* **Task brief**:
Lift out all lines below that contain "recopilar".

* **Record excerpts**:
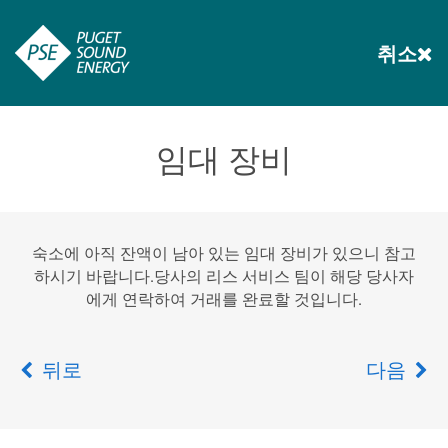
취소
임대 장비
숙소에 아직 잔액이 남아 있는 임대 장비가 있으니 참고
하시기 바랍니다.당사의 리스 서비스 팀이 해당 당사자
에게 연락하여 거래를 완료할 것입니다.
뒤로
다음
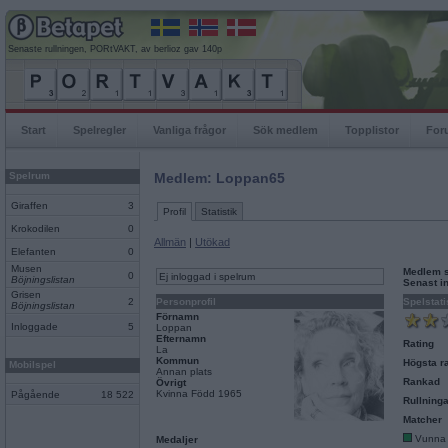
Senaste rullningen, PORtVAKT, av berlioz gav 140p
Start
Spelregler
Vanliga frågor
Sök medlem
Topplistor
For
Spelrum
Medlem: Loppan65
Giraffen
3
Profil
Statistik
Krokodilen
0
Allmän
|
Utökad
Elefanten
0
Musen
Medlem 
0
Ej inloggad i spelrum
Böjningslistan
Senast i
Grisen
2
Personprofil
Spelstati
Böjningslistan
Förnamn
Inloggade
5
Loppan
Efternamn
Rating
La
Kommun
Högsta ra
Mobilspel
Annan plats
Rankad
Övrigt
Kvinna Född 1965
Pågående
18 522
Rullninga
Matcher
Vunna
Medaljer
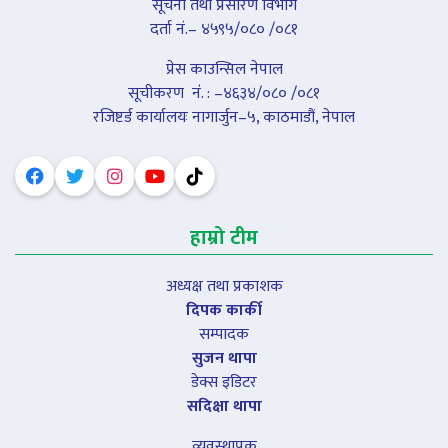
सूचना तथा प्रसारण विभाग
दर्ता नं.– ४५९५/०८० /०८१
प्रेस काउन्सिल नेपाल
सूचीकरण नंं. : –४६३४/०८० /०८१
रजिष्टर्ड कार्यालयः नागार्जुन–५, काठमाडौं, नेपाल
हाम्रो टीम
अध्यक्ष तथा प्रकाशक
दिपक कार्की
सम्पादक
सुजन थापा
डेक्स इडिटर
सदिक्षा थापा
व्यवस्थापक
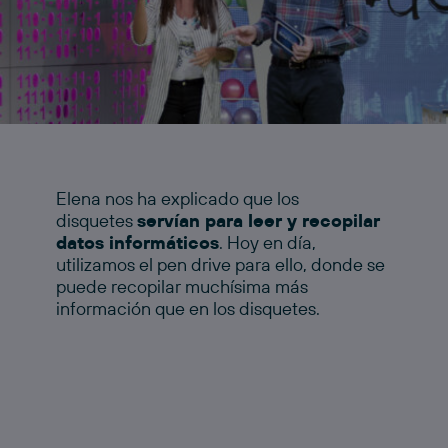
Elena nos ha explicado que los
disquetes
servían para leer y recopilar
datos informáticos
. Hoy en día,
utilizamos el pen drive para ello, donde se
puede recopilar muchísima más
información que en los disquetes.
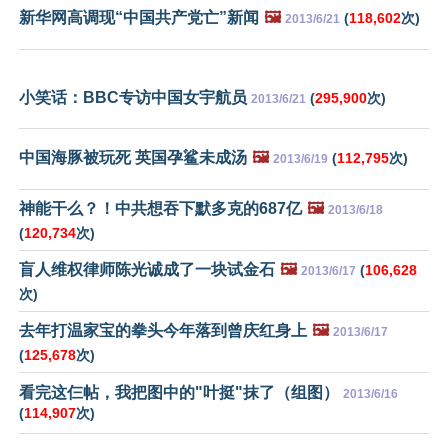
新华网高调现“中国共产党亡”新闻
🖼️
(
118,602
次)
2013/6/21
小笑话：BBC专访中国女宇航员
(
295,900
次)
2013/6/21
中国海豚被玩死 英国孕鲨未成汤
🖼️
(
112,795
次)
2013/6/19
神能干么？！中共想吞下默多克的687亿
🖼️
2013/6/18
(
120,734
次)
盲人维权律师陈光诚成了一块试金石
🖼️
(
106,628
2013/6/17
次)
去年打温家宝的拳头今年落到曾庆红身上
🖼️
2013/6/17
(
125,678
次)
看完这仨帖，我把图中的"叶挺"抹了（组图）
2013/6/16
(
114,907
次)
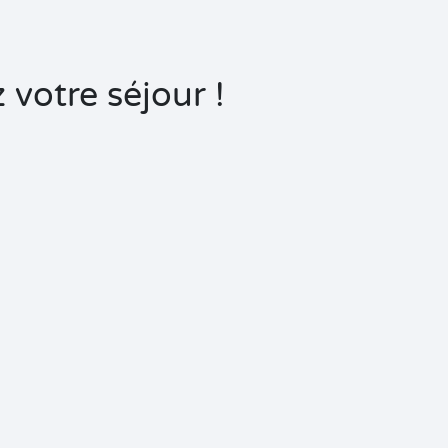
 votre séjour !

* **Answer to this task**:
servían para leer y recopilar
puede recopilar muchísima más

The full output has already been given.